Our second feature from this year's Celtic Colours International Festival is the Legendary Celts, formerly known as the Whycocomagh Gathering. The performance this year featured music by Joey Beaton, Archie Fisher, Aongus Grant, Burton MacIntyre, Theresa MacLellan, Doug MacPhee and Mairi Smith. "Many of the Celtic Colours shows feature the younger generation of musicians, but this one gave the older generation its time to shine," says Kaitlin Hahn. "It was a sold-out venue, which shows how respected these musicians are."
Frank McCourt, the Irish-American author of bestselling memoirs Angela's Ashes, 'Tis and Teacher Man, made a recent visit to Lititz, Pa., and Tom Knapp was lucky enough to get a seat at a private book discussion. "For most of the hour-long discussion, McCourt held court over 50-some fans who asked questions and listened attentively to his rambling, often whimsical anecdotes. An amiable, tireless conversationalist with a shock of white hair, McCourt was dressed casually for the event in a blue-and-white striped shirt and a black leather jacket," Tom reports. "A colorful speaker, florid and uninhibited, his style of speaking often mirrors his stream-of-consciousness method of writing." Read the full story here.
Elizabeth Bear sends a vampire into Nazi England in Seven for a Secret. "I didn't have the good fortune to read New Amsterdam, Elizabeth Bear's previous novel set on an alternate Earth where the British colonization of the New World was successfully hindered by a French and Native alliance. Fortunately, I didn't need to, as the sequel Seven for a Secret stands nicely on its own," Tom Knapp says. "The novel's tone is dark and moody, more about stealthy and strategic moves than it is the occasional burst of supernatural action. Bear has crafted an atmosphere of layered mystery and dread in which the wampyr is more hero than monster."
Rachel Caine takes a walk down a Midnight Alley in the third volume of her Morganville Vampires series. "While the series is written for young adults, it's a great read for older fantasy fans, too. While you can read Midnight Alley without reading the two prior novels, it's fascinating to see how each novel builds on each other developing complex characters and storylines," Becky Kyle says. "One caveat: if you are a person who likes novels to stand alone within a series, you may have trouble with Morganville. You'll get some answers from book to book, but the storylines continue with each of the series. Fortunately for the readers, this isn't too much of a problem since Morganville is coming out every few months instead of making us wait a year or more for the next addition."

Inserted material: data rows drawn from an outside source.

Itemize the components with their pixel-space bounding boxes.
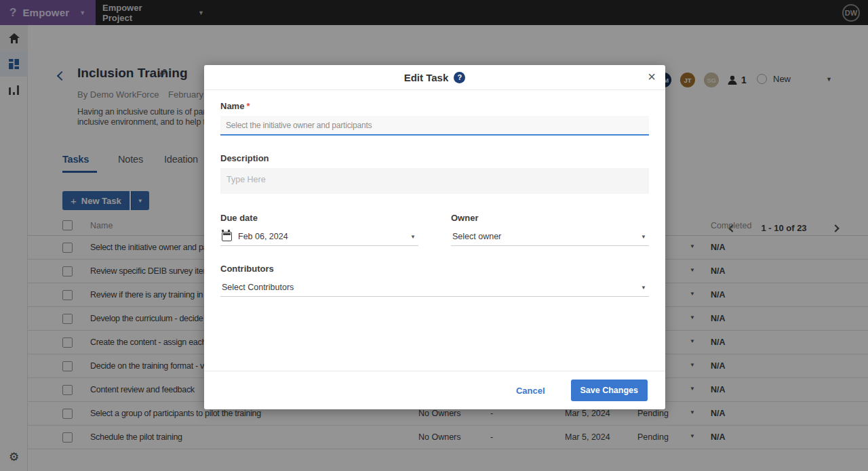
owner-select-value: Select owner <box>452 232 501 241</box>
modal-title: Edit Task <box>404 72 449 83</box>
chevron-down-icon: ▼ <box>641 285 646 291</box>
due-date-picker[interactable]: Feb 06, 2024 ▼ <box>220 228 418 246</box>
chevron-down-icon: ▼ <box>410 234 416 240</box>
due-date-value: Feb 06, 2024 <box>238 232 288 241</box>
task-name-input[interactable] <box>220 116 649 136</box>
contributors-select[interactable]: Select Contributors ▼ <box>220 279 649 297</box>
owner-label: Owner <box>451 213 649 223</box>
required-asterisk: * <box>246 101 250 111</box>
description-label: Description <box>220 153 649 163</box>
modal-body: Name* Description Due date Feb 06, 2024 … <box>204 90 665 297</box>
description-textarea[interactable] <box>220 168 649 194</box>
due-date-label: Due date <box>220 213 418 223</box>
close-icon[interactable]: × <box>648 69 656 85</box>
modal-header: Edit Task ? × <box>204 65 665 90</box>
contributors-select-value: Select Contributors <box>222 283 294 292</box>
contributors-label: Contributors <box>220 264 649 274</box>
edit-task-modal: Edit Task ? × Name* Description Due date… <box>204 65 665 409</box>
help-icon[interactable]: ? <box>454 72 465 83</box>
cancel-button[interactable]: Cancel <box>516 386 545 396</box>
modal-footer: Cancel Save Changes <box>204 371 665 409</box>
chevron-down-icon: ▼ <box>641 234 646 240</box>
save-changes-button[interactable]: Save Changes <box>571 380 648 401</box>
name-label: Name* <box>220 101 649 111</box>
owner-select[interactable]: Select owner ▼ <box>451 228 649 246</box>
calendar-icon <box>222 232 232 241</box>
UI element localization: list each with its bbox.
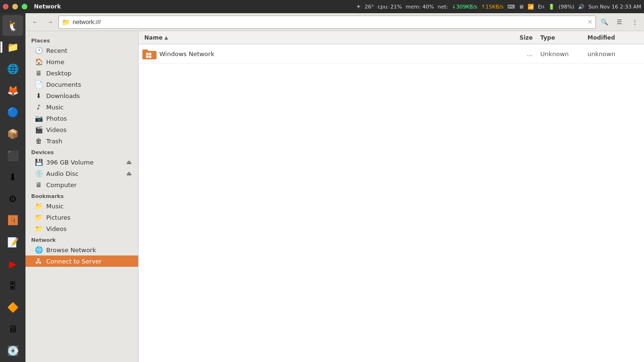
audio-disc-icon: 💿	[35, 170, 42, 177]
launcher-item-display[interactable]: 🖥	[2, 319, 23, 339]
launcher-item-mixer[interactable]: 🎛	[2, 275, 23, 296]
sidebar-item-home[interactable]: 🏠 Home	[25, 56, 138, 67]
connect-server-icon: 🖧	[35, 257, 42, 265]
sidebar-item-music[interactable]: ♪ Music	[25, 101, 138, 113]
minimize-window-btn[interactable]	[12, 4, 18, 9]
options-button[interactable]: ⋮	[628, 16, 641, 29]
taskbar: Network ☀ 26° cpu: 21% mem: 40% net: ↓30…	[0, 0, 644, 13]
launcher-item-terminal[interactable]: ⬛	[2, 145, 23, 166]
launcher-item-youtube[interactable]: ▶	[2, 254, 23, 274]
launcher-item-ubuntu[interactable]: 🐧	[2, 15, 23, 36]
downloader-icon: ⬇	[9, 172, 17, 183]
sidebar-item-volume[interactable]: 💾 396 GB Volume ⏏	[25, 156, 138, 168]
sidebar-item-videos[interactable]: 🎬 Videos	[25, 124, 138, 135]
mixer-icon: 🎛	[8, 280, 17, 291]
svg-rect-2	[146, 53, 149, 55]
address-clear-icon[interactable]: ✕	[587, 18, 593, 25]
temp-label: 26°	[364, 4, 374, 10]
volume-drive-icon: 💾	[35, 158, 42, 166]
eject-volume-button[interactable]: ⏏	[125, 159, 132, 165]
table-row[interactable]: Windows Network ... Unknown unknown	[139, 44, 644, 64]
forward-button[interactable]: →	[43, 16, 57, 29]
sidebar-item-label: Music	[46, 203, 64, 210]
col-name-header[interactable]: Name ▲	[139, 34, 503, 41]
sidebar-item-bk-videos[interactable]: 📁 Videos	[25, 223, 138, 234]
firefox-icon: 🦊	[7, 85, 19, 96]
maximize-window-btn[interactable]	[22, 4, 27, 9]
launcher-item-chrome[interactable]: 🔵	[2, 102, 23, 123]
sidebar-item-label: 396 GB Volume	[46, 159, 93, 166]
sidebar-item-label: Videos	[46, 126, 66, 133]
places-header: Places	[25, 35, 138, 45]
launcher-item-downloader[interactable]: ⬇	[2, 167, 23, 188]
sidebar-item-label: Trash	[46, 138, 62, 145]
sidebar-item-photos[interactable]: 📷 Photos	[25, 113, 138, 124]
bk-pictures-icon: 📁	[35, 214, 42, 221]
launcher-item-files[interactable]: 📁	[2, 37, 23, 58]
videos-icon: 🎬	[35, 126, 42, 133]
music-icon: ♪	[35, 103, 42, 111]
sidebar-item-trash[interactable]: 🗑 Trash	[25, 135, 138, 147]
sidebar-item-computer[interactable]: 🖥 Computer	[25, 179, 138, 190]
bookmarks-header: Bookmarks	[25, 190, 138, 200]
launcher-item-settings[interactable]: ⚙	[2, 189, 23, 209]
file-manager-window: ← → 📁 ✕ 🔍 ☰ ⋮ Places 🕐 Recent 🏠 Home 🖥	[25, 13, 644, 362]
sidebar-item-browse-network[interactable]: 🌐 Browse Network	[25, 244, 138, 255]
sidebar-item-label: Desktop	[46, 70, 72, 77]
content-area: Places 🕐 Recent 🏠 Home 🖥 Desktop 📄 Docum…	[25, 31, 644, 362]
address-bar[interactable]: 📁 ✕	[58, 16, 596, 29]
taskbar-right: ☀ 26° cpu: 21% mem: 40% net: ↓309KB/s ↑1…	[356, 4, 641, 10]
sidebar-item-recent[interactable]: 🕐 Recent	[25, 45, 138, 56]
window-title: Network	[34, 3, 61, 10]
menu-button[interactable]: ☰	[613, 16, 626, 29]
sidebar: Places 🕐 Recent 🏠 Home 🖥 Desktop 📄 Docum…	[25, 31, 139, 362]
network-header: Network	[25, 234, 138, 244]
sidebar-item-documents[interactable]: 📄 Documents	[25, 79, 138, 90]
launcher-item-notes[interactable]: 📝	[2, 232, 23, 253]
launcher-item-disk[interactable]: 💽	[2, 340, 23, 361]
back-button[interactable]: ←	[28, 16, 41, 29]
launcher-item-vlc[interactable]: 🔶	[2, 297, 23, 318]
lang-label: En	[538, 4, 545, 10]
bk-videos-icon: 📁	[35, 225, 42, 232]
launcher-item-browser[interactable]: 🌐	[2, 58, 23, 79]
eject-disc-button[interactable]: ⏏	[125, 170, 132, 177]
sidebar-item-downloads[interactable]: ⬇ Downloads	[25, 90, 138, 101]
sidebar-item-audio-disc[interactable]: 💿 Audio Disc ⏏	[25, 168, 138, 179]
net-label: net:	[438, 4, 448, 10]
svg-rect-5	[149, 56, 151, 58]
sidebar-item-label: Audio Disc	[46, 170, 79, 177]
wifi-icon: 📶	[528, 4, 534, 10]
search-button[interactable]: 🔍	[598, 16, 611, 29]
launcher-item-vbox[interactable]: 📦	[2, 123, 23, 144]
sort-arrow-icon: ▲	[165, 35, 168, 40]
computer-icon: 🖥	[35, 181, 42, 189]
file-list-header: Name ▲ Size Type Modified	[139, 31, 644, 44]
address-input[interactable]	[73, 18, 585, 25]
sidebar-item-desktop[interactable]: 🖥 Desktop	[25, 67, 138, 79]
notes-icon: 📝	[7, 237, 19, 248]
downloads-icon: ⬇	[35, 92, 42, 99]
toolbar: ← → 📁 ✕ 🔍 ☰ ⋮	[25, 13, 644, 31]
launcher-item-firefox[interactable]: 🦊	[2, 80, 23, 101]
address-folder-icon: 📁	[62, 18, 70, 26]
file-list: Windows Network ... Unknown unknown	[139, 44, 644, 362]
browser-icon: 🌐	[7, 63, 19, 74]
close-window-btn[interactable]	[3, 4, 8, 9]
devices-header: Devices	[25, 147, 138, 156]
sidebar-item-bk-music[interactable]: 📁 Music	[25, 200, 138, 212]
col-type-header[interactable]: Type	[540, 34, 587, 41]
launcher-item-appstore[interactable]: 🅰	[2, 210, 23, 231]
sidebar-item-connect-to-server[interactable]: 🖧 Connect to Server	[25, 255, 138, 267]
net-up-label: ↑15KB/s	[481, 4, 504, 10]
vbox-icon: 📦	[7, 128, 19, 140]
keyboard-icon: ⌨	[507, 4, 515, 10]
weather-icon: ☀	[356, 4, 361, 10]
home-icon: 🏠	[35, 58, 42, 66]
sidebar-item-label: Videos	[46, 225, 66, 232]
col-size-header[interactable]: Size	[503, 34, 540, 41]
sidebar-item-bk-pictures[interactable]: 📁 Pictures	[25, 212, 138, 223]
col-modified-header[interactable]: Modified	[587, 34, 644, 41]
disk-icon: 💽	[7, 345, 19, 356]
documents-icon: 📄	[35, 81, 42, 88]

Jackie Kessler has another spell of Hell on Earth that is, as its title suggests, Hotter Than Hell. "The first two books in Jackie Kessler's Hell on Earth series -- Hell's Belles and The Road to Hell -- focused on Jesse Harris, the former succubus Jezebel, and her adventures in escaping, then rescuing her lover from, Hell. In the background of each book was her infernal paramour, the incubus Daunuan, whose level of personal raunch made Jesse seem downright pastoral by comparison," Tom Knapp says. "Now Daunuan has his own story to share. ... Daun is not a character who's easy to like. I dreaded his appearances in the previous two novels, and I didn't look forward to reading a book entirely about him. Still, credit to Kessler for taking his two-dimensional self and gradually giving him depth. I am curious to see what he takes from this into the next novel, which I have no doubt is already in the works."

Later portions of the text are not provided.